- Task to carry out
Omit every picture and output the rest of the records exactly as they are.

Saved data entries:
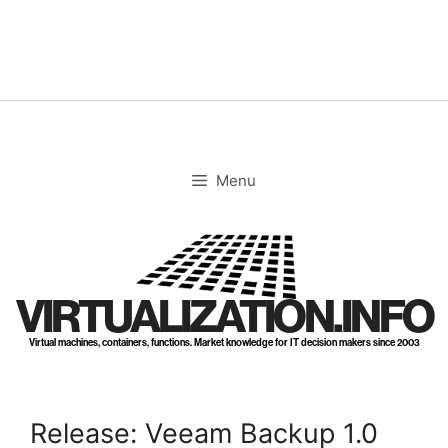
Skip
to
content
Menu
VIRTUALIZATION.INFO
Virtual machines, containers, functions. Market knowledge for IT decision makers since 2003
Release: Veeam Backup 1.0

- Solution below
Skip
to
content
Menu
VIRTUALIZATION.INFO
Virtual machines, containers, functions. Market knowledge for IT decision makers since 2003
Release: Veeam Backup 1.0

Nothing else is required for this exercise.